» ASSIGNED TASK: Once the line containing "От Георги Караманев" is found in the entries below, reproduce it and every line after it, stopping at and including the line containing "да пресъздаде фотографът"; reproduce nothing else, and keep each line exact.

» SUPPLIED DATA:
......
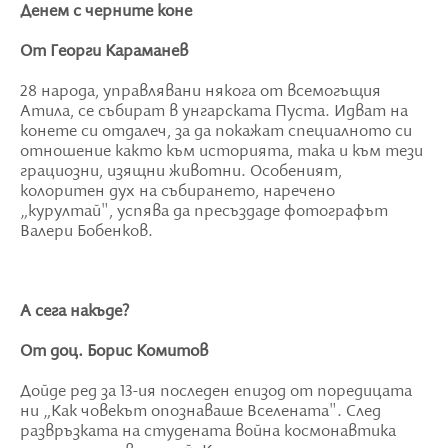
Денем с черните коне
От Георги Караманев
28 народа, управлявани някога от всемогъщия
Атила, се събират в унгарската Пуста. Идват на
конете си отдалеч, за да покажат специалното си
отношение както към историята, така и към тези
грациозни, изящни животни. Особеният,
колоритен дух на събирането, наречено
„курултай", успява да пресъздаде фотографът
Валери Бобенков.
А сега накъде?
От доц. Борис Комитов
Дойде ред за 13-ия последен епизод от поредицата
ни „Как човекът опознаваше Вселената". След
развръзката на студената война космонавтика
......
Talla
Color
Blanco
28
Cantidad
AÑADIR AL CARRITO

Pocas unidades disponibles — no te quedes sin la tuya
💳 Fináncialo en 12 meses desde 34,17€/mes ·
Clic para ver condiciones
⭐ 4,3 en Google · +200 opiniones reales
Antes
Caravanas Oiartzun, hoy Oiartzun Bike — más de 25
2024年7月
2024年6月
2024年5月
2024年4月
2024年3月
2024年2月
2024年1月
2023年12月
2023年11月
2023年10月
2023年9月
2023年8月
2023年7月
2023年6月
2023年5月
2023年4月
......
» RESULT OF THE EXERCISE:
От Георги Караманев
28 народа, управлявани някога от всемогъщия
Атила, се събират в унгарската Пуста. Идват на
конете си отдалеч, за да покажат специалното си
отношение както към историята, така и към тези
грациозни, изящни животни. Особеният,
колоритен дух на събирането, наречено
„курултай", успява да пресъздаде фотографът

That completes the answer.